Aim of the exercise
Here is the task for the records below: repeat exactly the lines from the one with "チャットボットを使って問合せ増！サポート時間" to the one with "comunicación en todo", both included, and nothing else.

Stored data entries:
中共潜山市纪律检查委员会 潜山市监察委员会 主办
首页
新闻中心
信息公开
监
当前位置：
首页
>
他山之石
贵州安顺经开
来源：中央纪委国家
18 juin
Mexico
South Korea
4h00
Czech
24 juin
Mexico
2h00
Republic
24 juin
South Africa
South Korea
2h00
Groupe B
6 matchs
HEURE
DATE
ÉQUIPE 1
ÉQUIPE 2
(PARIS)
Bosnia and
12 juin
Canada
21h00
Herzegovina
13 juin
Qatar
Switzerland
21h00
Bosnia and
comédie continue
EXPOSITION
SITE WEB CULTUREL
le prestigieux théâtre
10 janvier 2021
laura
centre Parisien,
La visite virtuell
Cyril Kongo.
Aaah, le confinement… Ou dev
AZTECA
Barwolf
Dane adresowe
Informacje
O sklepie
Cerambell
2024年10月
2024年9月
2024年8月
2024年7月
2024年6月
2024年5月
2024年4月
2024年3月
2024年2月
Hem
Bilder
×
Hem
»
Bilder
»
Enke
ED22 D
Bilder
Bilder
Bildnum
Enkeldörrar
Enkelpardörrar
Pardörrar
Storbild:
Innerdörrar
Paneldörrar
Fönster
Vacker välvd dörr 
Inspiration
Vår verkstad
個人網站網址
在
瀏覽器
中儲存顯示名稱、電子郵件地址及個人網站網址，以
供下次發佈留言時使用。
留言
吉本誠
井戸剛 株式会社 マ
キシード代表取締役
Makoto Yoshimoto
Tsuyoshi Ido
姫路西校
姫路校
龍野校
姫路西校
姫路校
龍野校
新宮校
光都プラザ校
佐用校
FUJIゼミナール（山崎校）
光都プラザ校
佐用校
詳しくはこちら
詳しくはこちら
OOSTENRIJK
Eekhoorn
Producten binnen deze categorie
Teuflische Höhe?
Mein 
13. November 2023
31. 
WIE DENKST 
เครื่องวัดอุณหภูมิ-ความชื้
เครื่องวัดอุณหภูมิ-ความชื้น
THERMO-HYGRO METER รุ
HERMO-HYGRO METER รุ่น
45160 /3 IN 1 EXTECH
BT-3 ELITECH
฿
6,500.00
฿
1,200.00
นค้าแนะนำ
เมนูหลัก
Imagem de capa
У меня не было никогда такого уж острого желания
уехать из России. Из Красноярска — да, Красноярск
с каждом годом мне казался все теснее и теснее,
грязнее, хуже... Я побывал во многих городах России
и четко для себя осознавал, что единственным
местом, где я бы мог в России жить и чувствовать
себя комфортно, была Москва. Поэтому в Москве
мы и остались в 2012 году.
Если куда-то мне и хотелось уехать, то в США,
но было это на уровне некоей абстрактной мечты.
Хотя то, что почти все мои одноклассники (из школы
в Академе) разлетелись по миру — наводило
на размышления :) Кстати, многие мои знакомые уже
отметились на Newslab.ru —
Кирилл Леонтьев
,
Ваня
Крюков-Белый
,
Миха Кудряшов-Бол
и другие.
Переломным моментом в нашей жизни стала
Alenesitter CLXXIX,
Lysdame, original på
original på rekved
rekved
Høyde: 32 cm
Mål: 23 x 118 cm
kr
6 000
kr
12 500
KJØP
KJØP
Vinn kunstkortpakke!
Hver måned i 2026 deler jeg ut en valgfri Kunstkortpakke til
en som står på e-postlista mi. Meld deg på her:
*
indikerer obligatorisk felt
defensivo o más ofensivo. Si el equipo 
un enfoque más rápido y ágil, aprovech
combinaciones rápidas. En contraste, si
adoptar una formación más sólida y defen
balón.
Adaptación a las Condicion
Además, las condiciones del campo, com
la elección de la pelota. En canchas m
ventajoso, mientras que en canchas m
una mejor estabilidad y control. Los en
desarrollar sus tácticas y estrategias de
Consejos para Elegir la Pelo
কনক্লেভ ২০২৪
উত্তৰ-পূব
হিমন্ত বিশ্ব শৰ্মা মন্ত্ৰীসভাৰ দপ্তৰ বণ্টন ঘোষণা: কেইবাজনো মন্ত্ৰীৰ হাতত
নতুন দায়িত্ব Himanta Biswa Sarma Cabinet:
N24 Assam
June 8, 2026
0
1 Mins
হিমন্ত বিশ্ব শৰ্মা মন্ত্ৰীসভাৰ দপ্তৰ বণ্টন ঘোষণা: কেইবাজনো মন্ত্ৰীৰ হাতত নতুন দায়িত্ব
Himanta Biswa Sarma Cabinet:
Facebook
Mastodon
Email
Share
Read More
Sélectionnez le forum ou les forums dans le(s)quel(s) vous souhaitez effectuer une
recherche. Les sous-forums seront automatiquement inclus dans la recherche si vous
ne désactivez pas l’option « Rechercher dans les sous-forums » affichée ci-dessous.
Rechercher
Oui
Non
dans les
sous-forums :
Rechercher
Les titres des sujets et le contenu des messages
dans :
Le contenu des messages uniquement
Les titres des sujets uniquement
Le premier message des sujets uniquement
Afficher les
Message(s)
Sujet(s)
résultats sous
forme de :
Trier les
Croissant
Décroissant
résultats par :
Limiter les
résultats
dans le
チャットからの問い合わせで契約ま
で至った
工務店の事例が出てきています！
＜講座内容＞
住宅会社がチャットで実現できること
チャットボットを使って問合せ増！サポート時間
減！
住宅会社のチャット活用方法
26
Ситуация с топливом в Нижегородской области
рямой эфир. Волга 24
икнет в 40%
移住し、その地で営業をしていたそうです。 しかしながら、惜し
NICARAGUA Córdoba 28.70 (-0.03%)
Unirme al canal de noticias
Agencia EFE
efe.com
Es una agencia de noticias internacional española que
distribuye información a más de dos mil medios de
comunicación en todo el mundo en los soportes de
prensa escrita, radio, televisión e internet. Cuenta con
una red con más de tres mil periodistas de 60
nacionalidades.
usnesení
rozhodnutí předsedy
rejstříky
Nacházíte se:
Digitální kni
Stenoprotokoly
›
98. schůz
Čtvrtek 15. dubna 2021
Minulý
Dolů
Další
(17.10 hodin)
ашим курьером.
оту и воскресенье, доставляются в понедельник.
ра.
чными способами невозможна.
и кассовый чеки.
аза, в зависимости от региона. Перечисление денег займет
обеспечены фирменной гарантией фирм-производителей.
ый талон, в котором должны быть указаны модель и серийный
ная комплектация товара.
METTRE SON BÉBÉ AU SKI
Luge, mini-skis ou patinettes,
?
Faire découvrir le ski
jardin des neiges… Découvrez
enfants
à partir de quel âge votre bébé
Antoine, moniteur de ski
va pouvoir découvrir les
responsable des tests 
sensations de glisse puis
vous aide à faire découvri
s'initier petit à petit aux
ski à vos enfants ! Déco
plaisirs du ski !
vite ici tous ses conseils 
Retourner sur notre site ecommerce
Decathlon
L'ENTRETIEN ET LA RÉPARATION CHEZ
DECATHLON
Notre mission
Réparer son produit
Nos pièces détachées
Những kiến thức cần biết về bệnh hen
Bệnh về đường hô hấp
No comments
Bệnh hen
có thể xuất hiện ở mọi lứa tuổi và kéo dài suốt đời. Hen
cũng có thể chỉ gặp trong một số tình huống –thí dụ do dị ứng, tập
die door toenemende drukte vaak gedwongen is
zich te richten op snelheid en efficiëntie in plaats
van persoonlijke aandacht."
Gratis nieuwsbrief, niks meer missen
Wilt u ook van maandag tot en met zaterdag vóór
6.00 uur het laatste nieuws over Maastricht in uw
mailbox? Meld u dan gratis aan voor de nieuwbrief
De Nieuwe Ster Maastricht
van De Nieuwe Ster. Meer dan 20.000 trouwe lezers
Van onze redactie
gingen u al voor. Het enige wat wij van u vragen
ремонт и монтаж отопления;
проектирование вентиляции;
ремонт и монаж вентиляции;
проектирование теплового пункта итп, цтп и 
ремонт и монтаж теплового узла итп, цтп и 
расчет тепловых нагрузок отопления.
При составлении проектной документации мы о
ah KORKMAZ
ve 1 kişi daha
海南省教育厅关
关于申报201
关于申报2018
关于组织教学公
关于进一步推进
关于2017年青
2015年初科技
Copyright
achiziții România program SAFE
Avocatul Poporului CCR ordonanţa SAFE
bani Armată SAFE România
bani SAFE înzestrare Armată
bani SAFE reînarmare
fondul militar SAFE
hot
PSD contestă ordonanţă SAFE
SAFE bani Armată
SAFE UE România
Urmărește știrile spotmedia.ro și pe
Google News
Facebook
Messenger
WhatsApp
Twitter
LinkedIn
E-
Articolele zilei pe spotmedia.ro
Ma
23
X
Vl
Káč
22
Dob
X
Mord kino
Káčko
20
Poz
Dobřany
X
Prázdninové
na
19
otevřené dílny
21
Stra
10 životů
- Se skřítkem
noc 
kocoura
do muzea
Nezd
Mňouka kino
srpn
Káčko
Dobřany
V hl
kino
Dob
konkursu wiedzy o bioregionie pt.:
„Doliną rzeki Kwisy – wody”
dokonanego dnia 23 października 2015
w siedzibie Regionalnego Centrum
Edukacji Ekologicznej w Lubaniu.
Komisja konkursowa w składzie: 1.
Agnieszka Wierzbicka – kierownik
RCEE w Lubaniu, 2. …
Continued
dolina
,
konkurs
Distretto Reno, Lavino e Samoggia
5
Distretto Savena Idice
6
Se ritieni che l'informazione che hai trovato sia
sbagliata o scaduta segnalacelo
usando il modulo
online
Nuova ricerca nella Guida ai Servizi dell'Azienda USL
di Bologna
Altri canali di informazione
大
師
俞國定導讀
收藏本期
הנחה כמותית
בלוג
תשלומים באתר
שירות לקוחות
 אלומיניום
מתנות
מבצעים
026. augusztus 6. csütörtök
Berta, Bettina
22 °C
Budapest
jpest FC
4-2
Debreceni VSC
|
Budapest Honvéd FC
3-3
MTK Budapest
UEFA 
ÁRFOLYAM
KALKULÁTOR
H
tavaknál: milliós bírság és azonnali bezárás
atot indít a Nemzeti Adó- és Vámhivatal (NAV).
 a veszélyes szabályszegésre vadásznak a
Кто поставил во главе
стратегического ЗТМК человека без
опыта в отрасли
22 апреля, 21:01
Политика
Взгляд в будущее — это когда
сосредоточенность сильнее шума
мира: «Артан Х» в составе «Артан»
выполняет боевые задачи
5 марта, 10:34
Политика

Solution to the exercise
チャットボットを使って問合せ増！サポート時間
減！
住宅会社のチャット活用方法
26
Ситуация с топливом в Нижегородской области
рямой эфир. Волга 24
икнет в 40%
移住し、その地で営業をしていたそうです。 しかしながら、惜し
NICARAGUA Córdoba 28.70 (-0.03%)
Unirme al canal de noticias
Agencia EFE
efe.com
Es una agencia de noticias internacional española que
distribuye información a más de dos mil medios de
comunicación en todo el mundo en los soportes de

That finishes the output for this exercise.